*** Opening MATERIAL FOR THIS TASK ***
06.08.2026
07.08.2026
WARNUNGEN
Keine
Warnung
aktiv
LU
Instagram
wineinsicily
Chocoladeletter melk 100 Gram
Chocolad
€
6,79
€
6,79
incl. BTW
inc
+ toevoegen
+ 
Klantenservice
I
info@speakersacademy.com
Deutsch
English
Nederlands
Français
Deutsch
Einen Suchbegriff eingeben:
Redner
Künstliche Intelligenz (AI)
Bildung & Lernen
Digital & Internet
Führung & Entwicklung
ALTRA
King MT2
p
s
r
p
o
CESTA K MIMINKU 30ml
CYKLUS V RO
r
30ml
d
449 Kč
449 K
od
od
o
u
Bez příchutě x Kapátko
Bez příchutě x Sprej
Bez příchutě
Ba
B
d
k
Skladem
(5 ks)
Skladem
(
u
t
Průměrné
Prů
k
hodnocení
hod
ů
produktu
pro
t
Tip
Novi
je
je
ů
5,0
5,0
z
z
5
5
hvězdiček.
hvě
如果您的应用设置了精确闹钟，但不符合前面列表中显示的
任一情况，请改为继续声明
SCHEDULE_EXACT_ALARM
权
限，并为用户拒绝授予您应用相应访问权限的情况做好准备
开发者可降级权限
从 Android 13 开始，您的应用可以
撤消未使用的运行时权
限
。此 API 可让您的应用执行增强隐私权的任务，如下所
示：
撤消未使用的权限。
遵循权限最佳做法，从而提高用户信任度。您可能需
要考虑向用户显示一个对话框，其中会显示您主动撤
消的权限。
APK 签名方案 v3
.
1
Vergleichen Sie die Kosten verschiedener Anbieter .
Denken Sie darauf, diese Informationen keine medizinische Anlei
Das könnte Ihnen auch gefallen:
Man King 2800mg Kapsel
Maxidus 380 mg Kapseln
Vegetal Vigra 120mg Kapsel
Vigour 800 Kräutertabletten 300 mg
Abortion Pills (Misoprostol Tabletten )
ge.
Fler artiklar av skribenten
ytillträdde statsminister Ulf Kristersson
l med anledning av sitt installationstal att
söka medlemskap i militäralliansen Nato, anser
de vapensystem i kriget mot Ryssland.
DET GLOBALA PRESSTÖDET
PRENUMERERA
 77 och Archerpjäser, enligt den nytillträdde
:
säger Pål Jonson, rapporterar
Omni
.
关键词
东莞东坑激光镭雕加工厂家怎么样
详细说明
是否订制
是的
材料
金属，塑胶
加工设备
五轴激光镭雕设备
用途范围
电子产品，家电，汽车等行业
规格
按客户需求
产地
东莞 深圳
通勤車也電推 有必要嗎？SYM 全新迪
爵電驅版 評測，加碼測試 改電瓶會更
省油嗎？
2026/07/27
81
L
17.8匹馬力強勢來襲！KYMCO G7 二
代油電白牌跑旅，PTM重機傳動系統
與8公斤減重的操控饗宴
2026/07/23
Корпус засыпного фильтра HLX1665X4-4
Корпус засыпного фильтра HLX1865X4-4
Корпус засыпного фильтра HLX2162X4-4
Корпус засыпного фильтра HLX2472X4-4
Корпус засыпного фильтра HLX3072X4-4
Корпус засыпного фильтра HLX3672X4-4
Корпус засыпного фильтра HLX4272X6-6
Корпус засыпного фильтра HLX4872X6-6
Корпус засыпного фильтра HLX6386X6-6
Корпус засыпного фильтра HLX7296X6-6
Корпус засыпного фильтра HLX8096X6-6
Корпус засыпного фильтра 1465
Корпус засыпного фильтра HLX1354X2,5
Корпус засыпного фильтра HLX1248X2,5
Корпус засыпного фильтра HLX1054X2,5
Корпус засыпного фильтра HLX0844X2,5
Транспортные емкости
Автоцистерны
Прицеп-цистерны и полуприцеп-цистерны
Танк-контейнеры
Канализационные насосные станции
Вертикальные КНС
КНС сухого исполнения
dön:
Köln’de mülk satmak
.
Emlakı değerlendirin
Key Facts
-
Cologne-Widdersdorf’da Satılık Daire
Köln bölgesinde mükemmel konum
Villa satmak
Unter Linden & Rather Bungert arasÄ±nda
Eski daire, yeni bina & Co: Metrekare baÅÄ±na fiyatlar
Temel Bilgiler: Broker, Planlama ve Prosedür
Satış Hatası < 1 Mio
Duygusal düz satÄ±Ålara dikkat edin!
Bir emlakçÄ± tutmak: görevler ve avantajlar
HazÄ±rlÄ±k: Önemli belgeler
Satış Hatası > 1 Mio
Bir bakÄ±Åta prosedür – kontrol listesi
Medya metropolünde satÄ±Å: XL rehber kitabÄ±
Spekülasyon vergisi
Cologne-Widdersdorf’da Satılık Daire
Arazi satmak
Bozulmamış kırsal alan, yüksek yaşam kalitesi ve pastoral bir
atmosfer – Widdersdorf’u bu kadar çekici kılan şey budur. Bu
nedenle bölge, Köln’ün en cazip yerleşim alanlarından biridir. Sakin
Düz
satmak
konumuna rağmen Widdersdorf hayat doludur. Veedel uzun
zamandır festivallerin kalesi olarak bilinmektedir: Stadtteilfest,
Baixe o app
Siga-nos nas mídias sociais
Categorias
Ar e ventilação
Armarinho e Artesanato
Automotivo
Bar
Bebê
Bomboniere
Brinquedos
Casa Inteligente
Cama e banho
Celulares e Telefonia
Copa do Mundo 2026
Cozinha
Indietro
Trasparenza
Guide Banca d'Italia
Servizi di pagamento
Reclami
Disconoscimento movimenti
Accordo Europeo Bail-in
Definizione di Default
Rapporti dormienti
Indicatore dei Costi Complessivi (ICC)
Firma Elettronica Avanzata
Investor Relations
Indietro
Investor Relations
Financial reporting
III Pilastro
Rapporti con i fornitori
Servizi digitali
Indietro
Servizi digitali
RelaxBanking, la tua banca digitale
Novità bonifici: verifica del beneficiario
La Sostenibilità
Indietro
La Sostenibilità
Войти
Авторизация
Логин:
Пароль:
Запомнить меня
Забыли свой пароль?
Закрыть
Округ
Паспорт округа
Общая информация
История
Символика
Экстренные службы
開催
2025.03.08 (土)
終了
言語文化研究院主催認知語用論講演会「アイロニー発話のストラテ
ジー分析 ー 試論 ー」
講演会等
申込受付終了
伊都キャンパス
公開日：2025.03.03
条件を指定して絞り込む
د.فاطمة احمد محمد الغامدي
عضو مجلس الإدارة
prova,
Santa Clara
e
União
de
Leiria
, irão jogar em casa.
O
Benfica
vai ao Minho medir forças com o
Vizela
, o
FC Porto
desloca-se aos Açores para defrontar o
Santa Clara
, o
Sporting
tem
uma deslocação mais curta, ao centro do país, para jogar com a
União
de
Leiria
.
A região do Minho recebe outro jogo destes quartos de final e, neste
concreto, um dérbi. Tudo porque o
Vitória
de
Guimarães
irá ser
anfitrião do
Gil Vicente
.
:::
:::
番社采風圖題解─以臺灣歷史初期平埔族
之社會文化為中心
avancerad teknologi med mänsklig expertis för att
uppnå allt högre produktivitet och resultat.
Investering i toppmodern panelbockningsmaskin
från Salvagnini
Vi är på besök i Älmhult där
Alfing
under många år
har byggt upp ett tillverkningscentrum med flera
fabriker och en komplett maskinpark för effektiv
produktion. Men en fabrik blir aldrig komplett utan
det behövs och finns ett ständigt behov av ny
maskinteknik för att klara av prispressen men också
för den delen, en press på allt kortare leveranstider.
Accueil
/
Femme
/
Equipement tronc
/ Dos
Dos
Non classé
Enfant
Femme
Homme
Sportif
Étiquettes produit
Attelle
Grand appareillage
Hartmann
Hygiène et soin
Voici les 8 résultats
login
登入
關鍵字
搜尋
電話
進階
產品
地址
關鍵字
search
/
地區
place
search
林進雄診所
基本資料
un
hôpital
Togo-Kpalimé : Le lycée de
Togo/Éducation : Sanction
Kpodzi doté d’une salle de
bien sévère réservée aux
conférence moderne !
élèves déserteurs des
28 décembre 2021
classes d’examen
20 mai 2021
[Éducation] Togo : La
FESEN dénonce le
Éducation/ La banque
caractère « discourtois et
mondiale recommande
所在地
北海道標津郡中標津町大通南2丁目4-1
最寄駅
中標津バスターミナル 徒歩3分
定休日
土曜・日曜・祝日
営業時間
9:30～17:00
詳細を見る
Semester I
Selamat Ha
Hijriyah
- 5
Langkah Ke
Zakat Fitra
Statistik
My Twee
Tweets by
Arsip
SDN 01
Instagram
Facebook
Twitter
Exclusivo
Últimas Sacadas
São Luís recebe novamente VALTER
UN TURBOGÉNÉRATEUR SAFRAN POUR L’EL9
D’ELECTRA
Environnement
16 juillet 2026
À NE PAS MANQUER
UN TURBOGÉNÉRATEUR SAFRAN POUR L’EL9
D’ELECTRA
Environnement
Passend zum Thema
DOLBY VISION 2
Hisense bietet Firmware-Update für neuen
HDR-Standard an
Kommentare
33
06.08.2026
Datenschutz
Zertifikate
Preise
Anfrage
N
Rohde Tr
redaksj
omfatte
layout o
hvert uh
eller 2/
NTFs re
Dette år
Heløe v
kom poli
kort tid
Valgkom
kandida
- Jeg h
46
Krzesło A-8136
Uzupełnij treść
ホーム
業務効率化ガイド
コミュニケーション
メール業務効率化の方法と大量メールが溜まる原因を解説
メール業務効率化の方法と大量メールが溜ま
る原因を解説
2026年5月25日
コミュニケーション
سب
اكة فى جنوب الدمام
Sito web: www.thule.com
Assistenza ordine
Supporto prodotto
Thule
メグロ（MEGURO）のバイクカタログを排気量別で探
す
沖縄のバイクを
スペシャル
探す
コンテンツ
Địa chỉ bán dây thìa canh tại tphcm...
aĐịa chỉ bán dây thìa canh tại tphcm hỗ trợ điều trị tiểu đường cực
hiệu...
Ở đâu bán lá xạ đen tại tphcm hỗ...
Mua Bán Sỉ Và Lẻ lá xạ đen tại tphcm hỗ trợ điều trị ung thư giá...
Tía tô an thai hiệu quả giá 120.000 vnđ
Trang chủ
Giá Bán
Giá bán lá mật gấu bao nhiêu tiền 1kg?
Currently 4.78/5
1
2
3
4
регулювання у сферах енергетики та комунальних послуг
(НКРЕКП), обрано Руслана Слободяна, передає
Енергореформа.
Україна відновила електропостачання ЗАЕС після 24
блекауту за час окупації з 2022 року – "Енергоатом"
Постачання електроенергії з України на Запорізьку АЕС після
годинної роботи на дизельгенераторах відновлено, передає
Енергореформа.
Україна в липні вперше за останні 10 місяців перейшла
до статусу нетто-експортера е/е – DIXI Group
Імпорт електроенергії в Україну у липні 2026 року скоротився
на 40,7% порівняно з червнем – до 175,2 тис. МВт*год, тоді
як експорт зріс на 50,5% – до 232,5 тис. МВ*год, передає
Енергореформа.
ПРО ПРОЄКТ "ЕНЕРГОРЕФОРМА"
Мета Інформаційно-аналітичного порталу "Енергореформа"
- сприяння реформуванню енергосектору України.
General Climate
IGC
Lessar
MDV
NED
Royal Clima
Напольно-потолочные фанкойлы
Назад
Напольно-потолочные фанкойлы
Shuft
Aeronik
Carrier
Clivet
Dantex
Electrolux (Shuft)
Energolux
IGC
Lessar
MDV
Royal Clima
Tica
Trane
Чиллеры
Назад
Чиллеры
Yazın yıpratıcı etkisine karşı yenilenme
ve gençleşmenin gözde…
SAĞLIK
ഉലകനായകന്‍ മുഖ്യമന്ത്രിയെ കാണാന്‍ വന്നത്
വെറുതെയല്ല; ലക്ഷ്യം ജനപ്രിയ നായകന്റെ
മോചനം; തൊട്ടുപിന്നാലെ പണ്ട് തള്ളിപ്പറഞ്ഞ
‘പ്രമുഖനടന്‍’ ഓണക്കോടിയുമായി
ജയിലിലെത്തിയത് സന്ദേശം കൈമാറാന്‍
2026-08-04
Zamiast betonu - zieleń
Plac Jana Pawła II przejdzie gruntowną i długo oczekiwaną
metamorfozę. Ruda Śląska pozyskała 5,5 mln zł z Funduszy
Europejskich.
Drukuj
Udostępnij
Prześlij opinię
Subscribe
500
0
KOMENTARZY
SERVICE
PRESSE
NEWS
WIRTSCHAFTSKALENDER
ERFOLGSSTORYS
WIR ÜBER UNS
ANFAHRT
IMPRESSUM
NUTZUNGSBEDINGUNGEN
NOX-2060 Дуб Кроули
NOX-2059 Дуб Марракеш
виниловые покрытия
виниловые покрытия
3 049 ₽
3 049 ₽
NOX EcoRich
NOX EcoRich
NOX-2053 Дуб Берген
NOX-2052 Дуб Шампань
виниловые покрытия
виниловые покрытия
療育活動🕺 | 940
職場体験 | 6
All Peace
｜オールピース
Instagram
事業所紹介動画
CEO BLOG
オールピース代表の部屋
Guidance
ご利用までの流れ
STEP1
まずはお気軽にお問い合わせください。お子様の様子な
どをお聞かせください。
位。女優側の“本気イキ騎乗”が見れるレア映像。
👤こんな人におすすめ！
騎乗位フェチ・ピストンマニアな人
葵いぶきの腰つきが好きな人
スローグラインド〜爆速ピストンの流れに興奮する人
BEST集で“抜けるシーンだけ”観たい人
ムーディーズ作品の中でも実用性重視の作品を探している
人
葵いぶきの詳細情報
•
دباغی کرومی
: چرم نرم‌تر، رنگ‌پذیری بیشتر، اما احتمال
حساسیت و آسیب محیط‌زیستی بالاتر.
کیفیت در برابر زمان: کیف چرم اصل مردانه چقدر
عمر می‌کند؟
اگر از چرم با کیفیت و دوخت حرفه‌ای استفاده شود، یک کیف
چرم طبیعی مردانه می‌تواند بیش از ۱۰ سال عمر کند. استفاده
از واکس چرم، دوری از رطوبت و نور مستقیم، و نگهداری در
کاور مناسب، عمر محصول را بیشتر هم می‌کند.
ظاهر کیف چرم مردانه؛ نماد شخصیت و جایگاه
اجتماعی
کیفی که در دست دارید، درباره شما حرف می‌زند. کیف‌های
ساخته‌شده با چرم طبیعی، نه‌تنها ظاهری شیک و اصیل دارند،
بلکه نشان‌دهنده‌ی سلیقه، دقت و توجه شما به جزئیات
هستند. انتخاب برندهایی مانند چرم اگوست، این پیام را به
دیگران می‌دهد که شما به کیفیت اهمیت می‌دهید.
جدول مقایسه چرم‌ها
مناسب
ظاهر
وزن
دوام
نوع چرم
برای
*** Closing MATERIAL FOR THIS TASK ***
**ASSIGNED TASK:**
From the entries above, copy each line holding "tphcm".

**EXERCISE RESPONSE:**
Địa chỉ bán dây thìa canh tại tphcm...
aĐịa chỉ bán dây thìa canh tại tphcm hỗ trợ điều trị tiểu đường cực
Ở đâu bán lá xạ đen tại tphcm hỗ...
Mua Bán Sỉ Và Lẻ lá xạ đen tại tphcm hỗ trợ điều trị ung thư giá...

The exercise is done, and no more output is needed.